Ahmed Seladin sat in the back of the British Gas van, nails chewed down to the quick, eyes gritty and tired. Another night without sleep. Another day tangled up in this nightmare, cramped and uncomfortable. Speeding along unknown roads, through unfamiliar cities. The man opposite looked at him and shook his head.

“Not used to this type of work are you my friend? You need to toughen up. Stay alert. No mistakes this time.” Another of the Chinaman’s goons. A seemingly indestructible force, capable of storming through each day without stopping for something as ridiculous and unnecessary as sleep.

“You have the injection ready?” He said. The plan was a quick snatch. Grab the boy and bundle him into the van, get the sedative in as quickly as possible. The floor was covered with plastic sheeting, ready for Dr. Seladin’s scalpel.

“Here,” Ahmed said, taking a loaded syringe from his flight case. “Jab it in the neck and squeeze. He’ll be out in a second. Just try not to stab yourself with it in the meantime,” he added sarcastically. The man gave him a cold look.

There were two other heavies in the van. Silent, awkward in their civilian clothes. They’d assumed that strange posture veteran soldiers adopt before battle, alert but relaxed, a heightened state of readiness with a minimum amount of physical effort.

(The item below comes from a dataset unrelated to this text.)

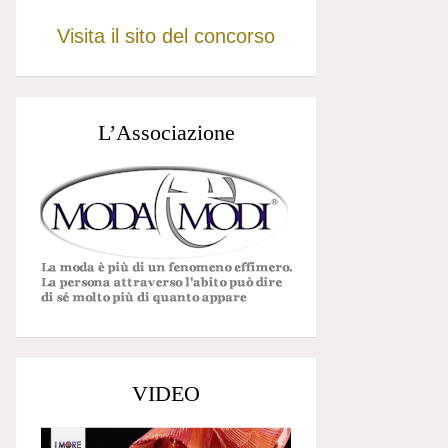
Visita il sito del concorso
L’Associazione
VIDEO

“Go! Go! Target is in the open!” The driver shouted. Movement all around, Ahmed pressed himself against the side of the van as the doors swung outwards, avoiding the flailing arms and legs of the men clambering past, sprinting down the street. He caught sight of the man emerging from the house, took in his height and build. For one brief moment Ahmed found himself hoping he might land a punch or two on the heavies, make life a little harder for them.

It all happened so quickly Ed Garner barely had time to react. He was scanning the text file he’d been sent on Amanda’s family and friends. The noise of the van doors swinging outwards and three sets of feet charging down the street made him look up. He saw their intention, the speed with which they were closing down the space. No way of getting there in time.